On the other hand, we were able show that for the canonical single-minded combinatorial auction problem, in which m non-identical items are for sale and each bidder has a value vi if he/she receives a (super)set of a specific bundle of items Si, carefully designed reverse greedy algorithms not only match the approximation guarantees offered by the best known forward greedy algorithms [Lehmann et al. 2002], but they also provide the best possible approximation guarantee among all polynomial-time algorithms.

This is the result that you presented at SET for BRITAIN?

Yes, this is the result that I presented. It was great to see that politics and policy makers seek the exchange with research, and it seemed as if this work was particularly suited for such an event. In the end, it is Government policy makers who will decide on whether to run such an auction or not and if they do which format they want to use. However, as scientists we can do our part by informing this decision process.

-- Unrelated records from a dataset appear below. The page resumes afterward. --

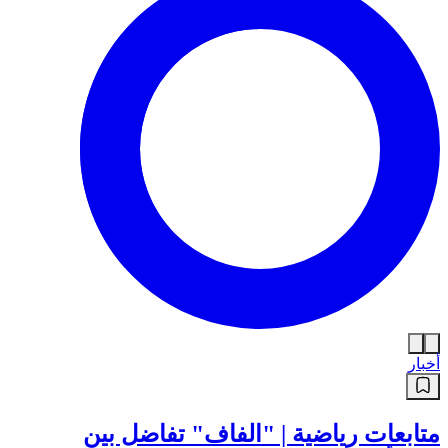
أخبار
متابعات رياضية | "الفاف" تفاضل بين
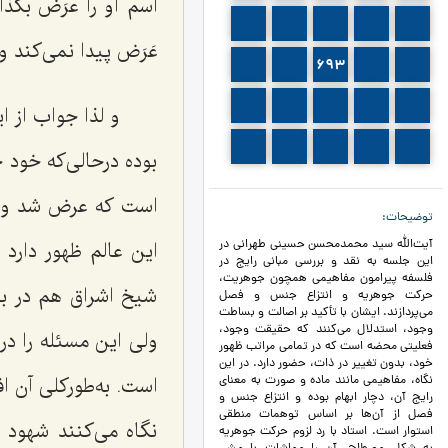
اسم او را عرَض بگذا
690
689
688
687
686
عَرَض پیدا نمى‌کند 
695
694
693
692
691
700
699
698
697
696
و لذا جواب از 
705
704
703
702
701
بوده درحالى‌که خود
است که عرض شد و 
توضیحات
این عالم ظهور دارد 
آیت‌الله سید محمدمحسن حسینی طهرانی در
این جلسه به نقد و بررسی مبانی رایج در
فلسفه پیرامون مفاهیمی همچون جوهریت،
شیخ اشراق هم در بع
حرکت جوهریه و انتزاع جنس و فصل
می‌پردازند. ایشان با تأکید بر اصالت و بساطت
وجود، استدلال می‌کنند که حقیقت وجود،
ولى این مسئله را در
فعلیتی محضه است که در تمامی مراتب ظهور
خود، بدون تغییر در ذات، حضور دارد. در این
است. به‌طورکلی آن ا
نگاه، مفاهیمی مانند ماده و صورت به معنای
رایج آن، دچار ابهام بوده و انتزاع جنس و
فصل از آن‌ها بر اساس توهمات منطقی
نگاه مى‌کنند شهود ب
استوار است. استاد با رد لزوم حرکت جوهریه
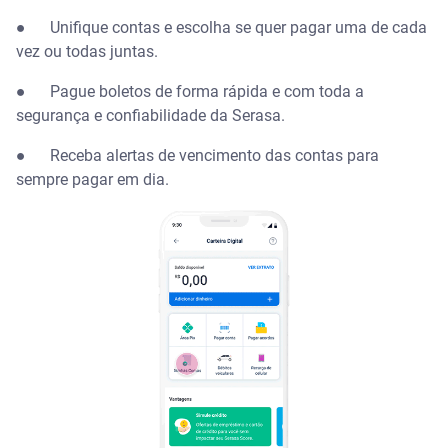
● Unifique contas e escolha se quer pagar uma de cada
vez ou todas juntas.
● Pague boletos de forma rápida e com toda a
segurança e confiabilidade da Serasa.
● Receba alertas de vencimento das contas para
sempre pagar em dia.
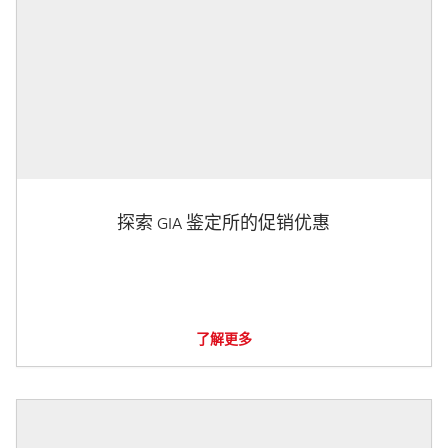
探索 GIA 鉴定所的促销优惠
了解更多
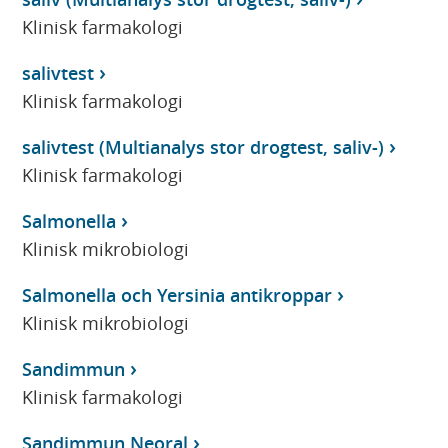
Klinisk farmakologi
salivtest
Klinisk farmakologi
salivtest (Multianalys stor drogtest, saliv-)
Klinisk farmakologi
Salmonella
Klinisk mikrobiologi
Salmonella och Yersinia antikroppar
Klinisk mikrobiologi
Sandimmun
Klinisk farmakologi
Sandimmun Neoral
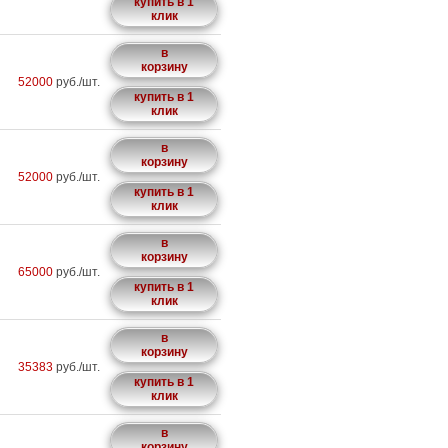
купить в 1
клик
в
корзину
52000
руб./шт.
купить в 1
клик
в
корзину
52000
руб./шт.
купить в 1
клик
в
корзину
65000
руб./шт.
купить в 1
клик
в
корзину
35383
руб./шт.
купить в 1
клик
в
корзину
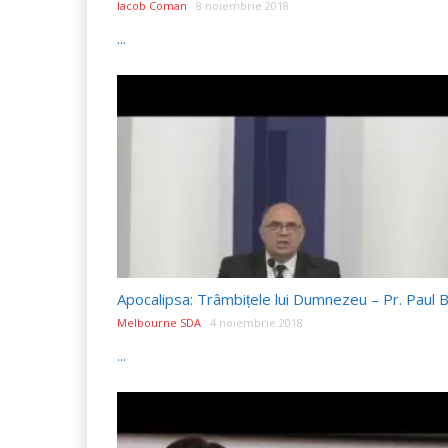
Iacob Coman
8 noiembrie 2018
...
Melbourne SDA
4 noiembrie 2018
...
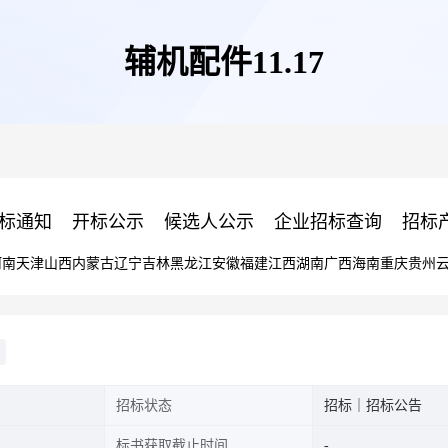
辅机配件11.17
标通知
开标公示
候选人公示
企业招标查询
招标
河南
天津
山西
内蒙古
辽宁
吉林
黑龙江
安徽
福建
江西
湖南
广西
海南
重庆
贵州
招标状态
招标｜招标公告
标书获取截止时间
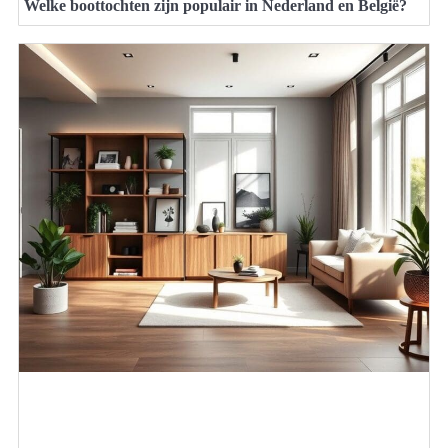
Welke boottochten zijn populair in Nederland en België?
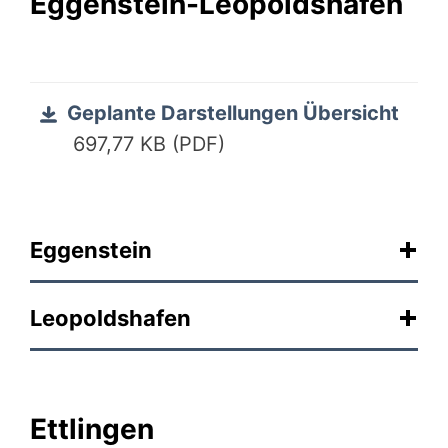
Eggenstein-Leopoldshafen
Geplante Darstellungen Übersicht
697,77 KB (PDF)
Eggenstein
Leopoldshafen
Ettlingen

Of course, there is nothing specific about spectrum auctions. There are, indeed, many problems in which both strategic thinking and algorithmic reasoning are required. Just consider Google’s success with Sponsored Search Auctions or up-and-coming platforms such as Uber. Both services would not be thinkable if it wasn’t for algorithms that would decide which ad to show at which price or what you have to pay for a cab ride.

It is this general field—called Algorithmic Game Theory—that fascinates me and that I explore in my research.